American Psycho turns 30: What would Patrick Bateman look like today?
Brett Easton Ellis' seminal novel turns 30-year-old this year. But what would the titular psychopath look like in a 21st century world?
American Psycho is a book that takes the question: “what if the eighties was, like, a real, living person?” and runs with it for 399 pages. (Brett Easton Ellis won’t like that description, but then I’m beginning increasingly to suspect that Brett Easton Ellis doesn’t really like anything).
It huffs up all the decade’s power restaurants and rolodexes and videotapes, and all its money and certainty and vanity and cocaine, and pumps them it into a horrible, handsome, pin-striped little shell named Patrick Bateman, until he swells at the abs and sweats like a crack baby.
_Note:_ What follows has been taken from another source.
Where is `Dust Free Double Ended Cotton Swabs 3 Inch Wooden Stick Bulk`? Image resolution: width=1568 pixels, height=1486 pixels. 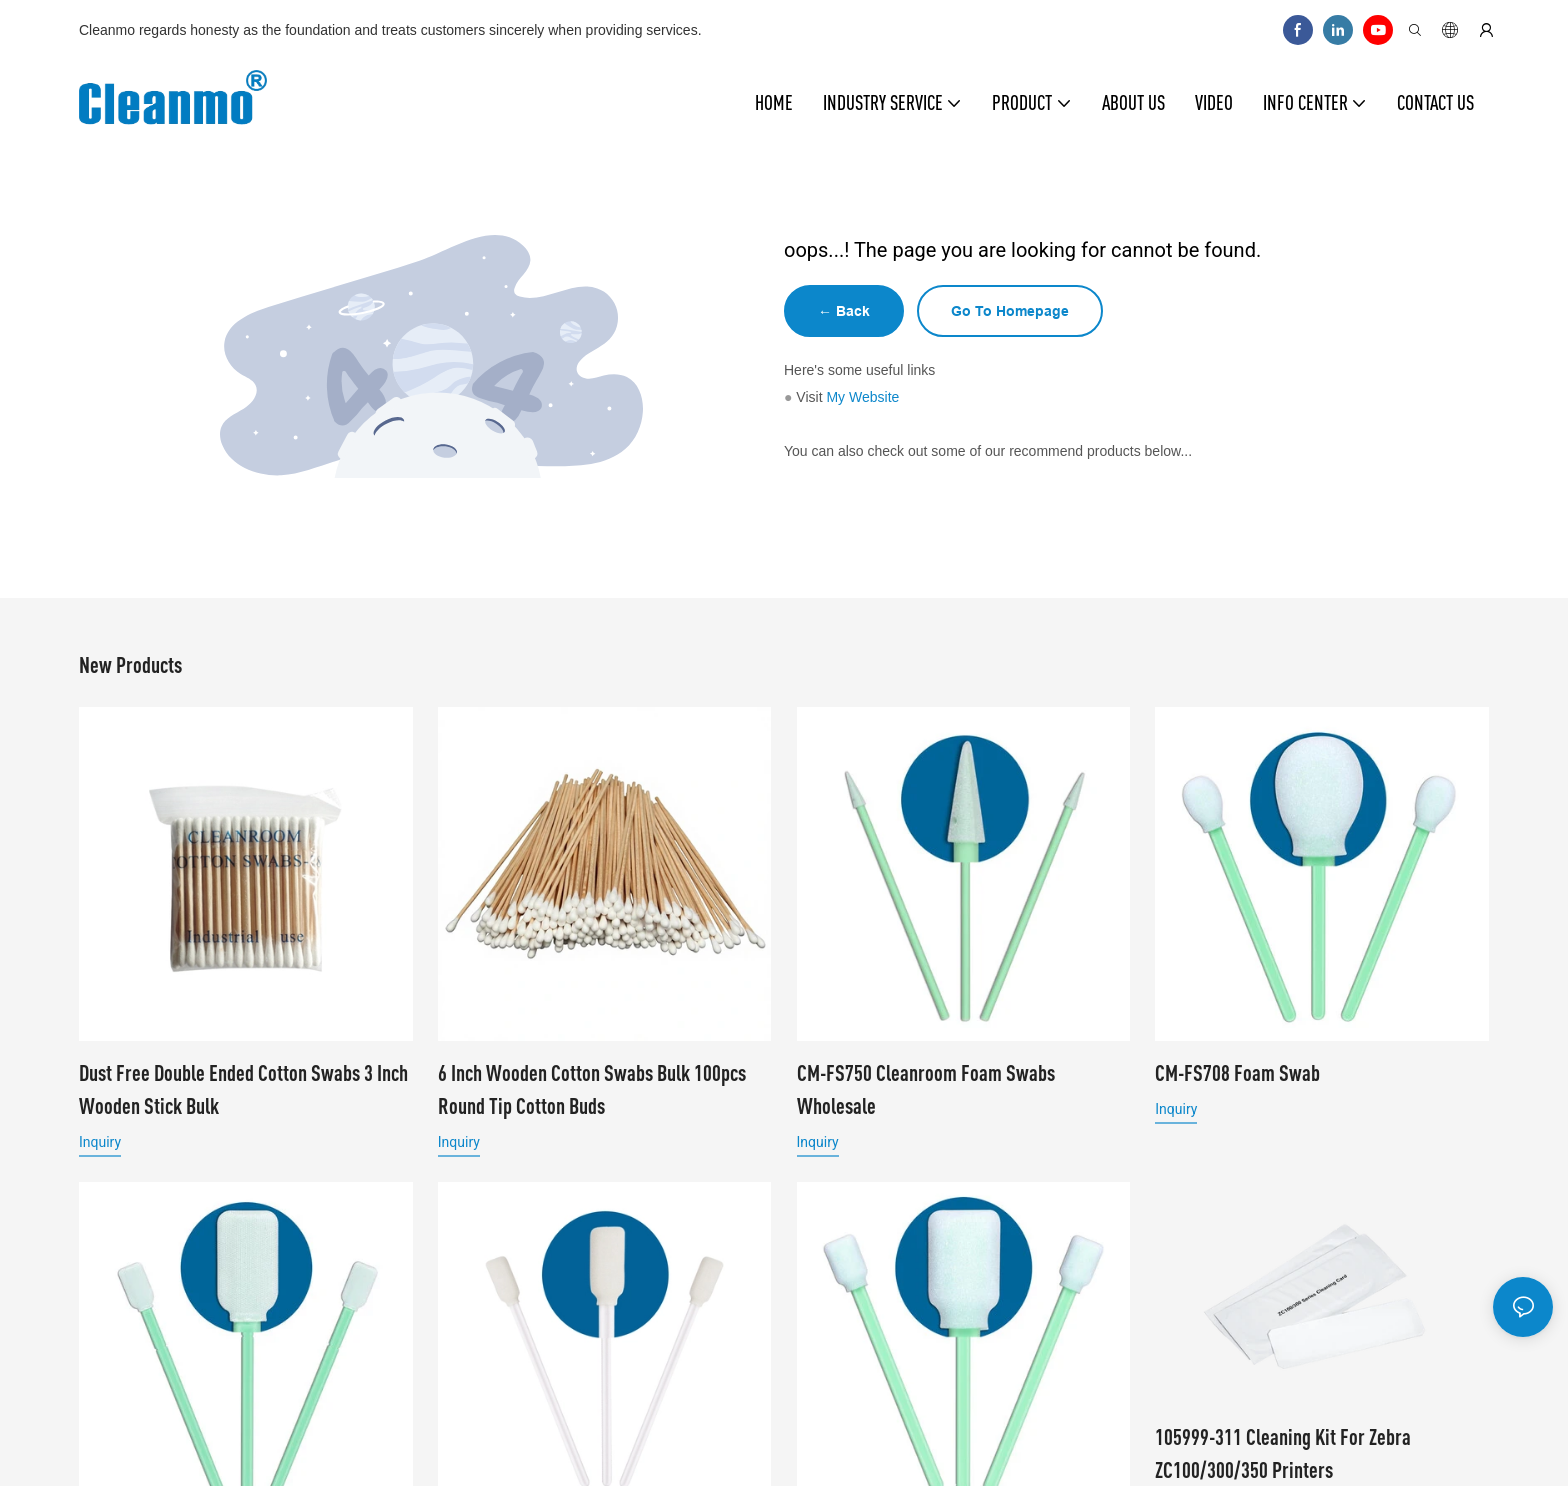 Dust Free Double Ended Cotton Swabs 3 Inch Wooden Stick Bulk is located at coordinates (243, 1089). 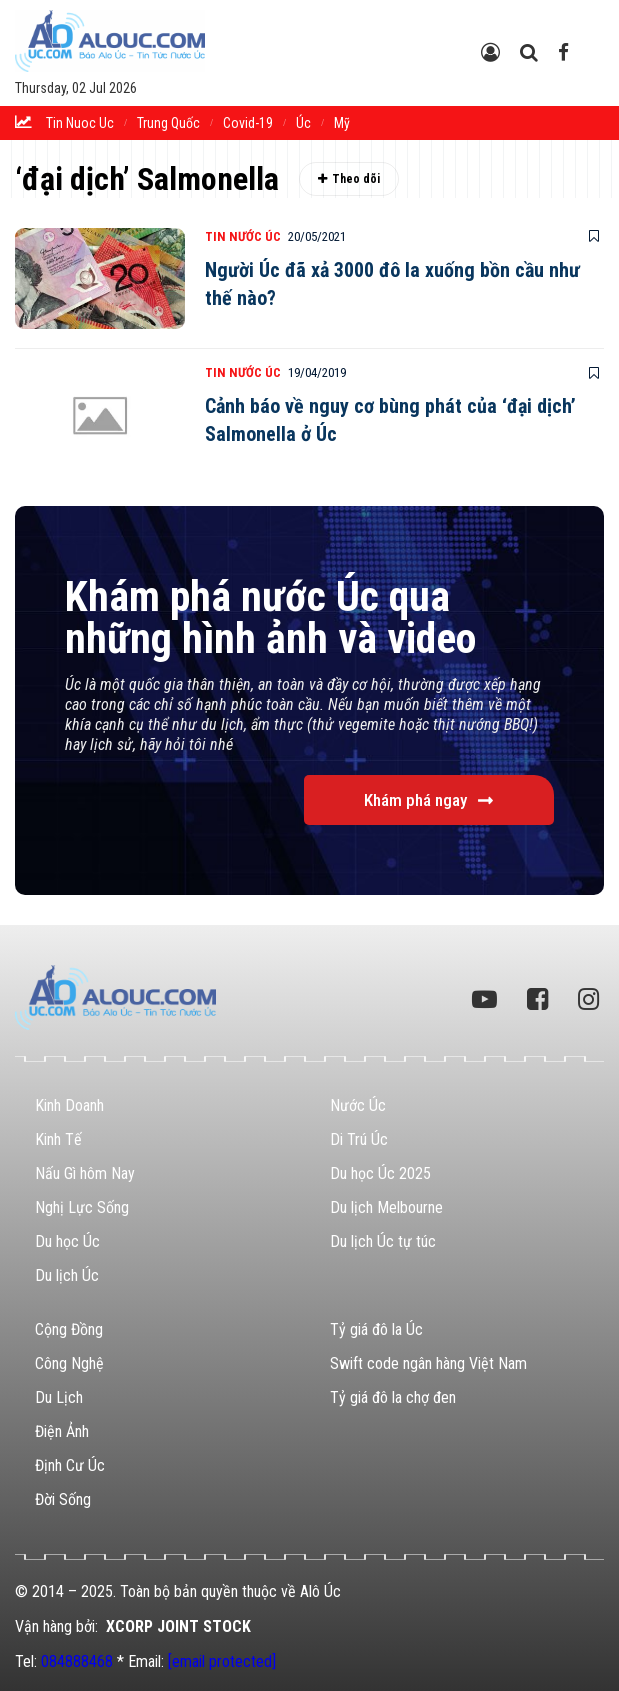 Image resolution: width=619 pixels, height=1691 pixels. What do you see at coordinates (359, 1139) in the screenshot?
I see `Di Trú Úc` at bounding box center [359, 1139]. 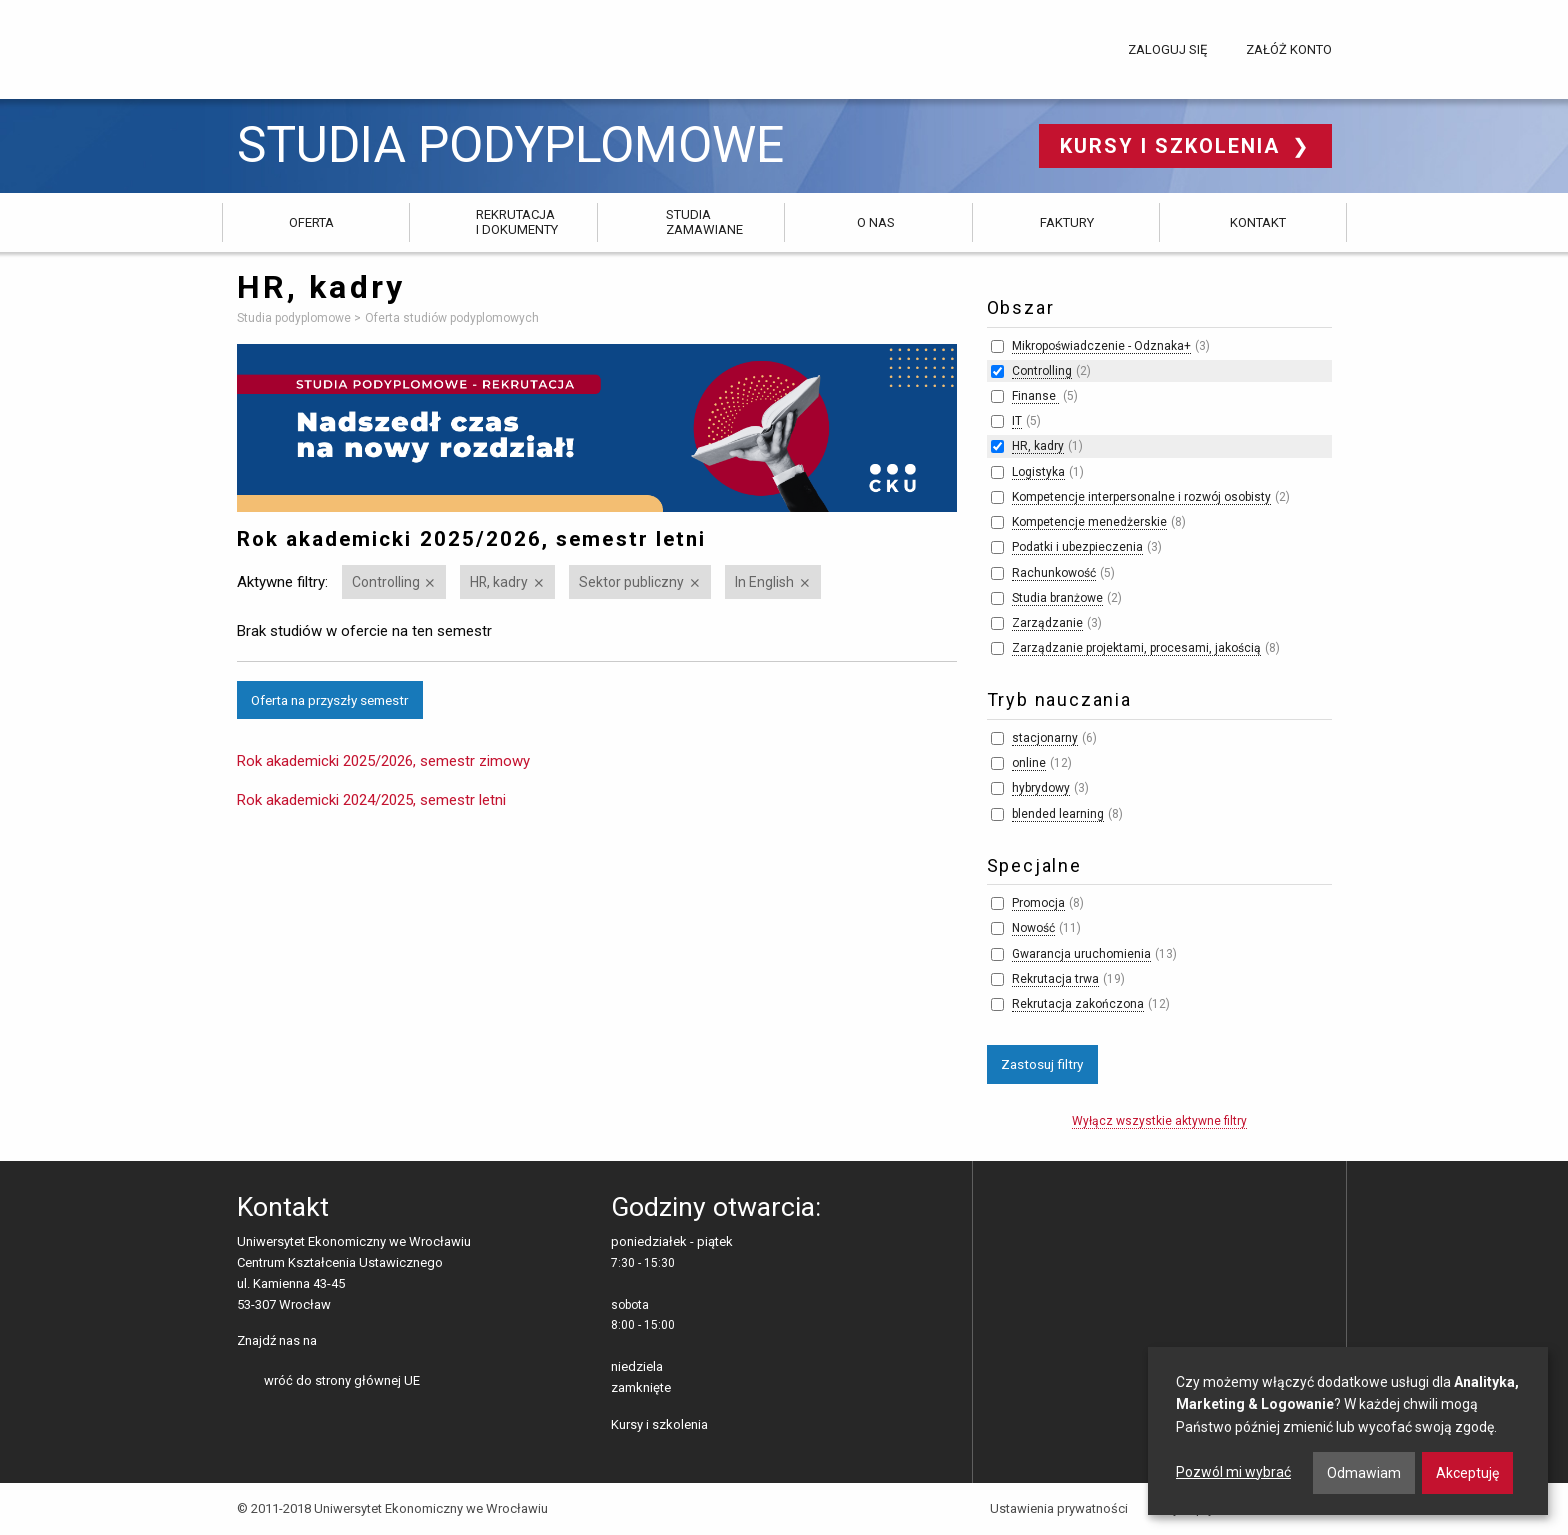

And Patrick may or may not like to mutilate and murder a little between the sauna and the ceviche, and he may or may not be real, and he may or may not be imagining everything, and the book may or may not be endorsing this lifestyle, and it may or may not be condemning it, and it may or may not be saying something much cleverer in between the two.
But listen — you’re just here for the scene with the business cards and all that lovely Oliver Peoples eyewear, aren’t you, so let’s not get bogged down in the details. (There are also some bits with rats and prostitutes and chainsaws, but again, don’t worry about it, honestly, it’s fine.)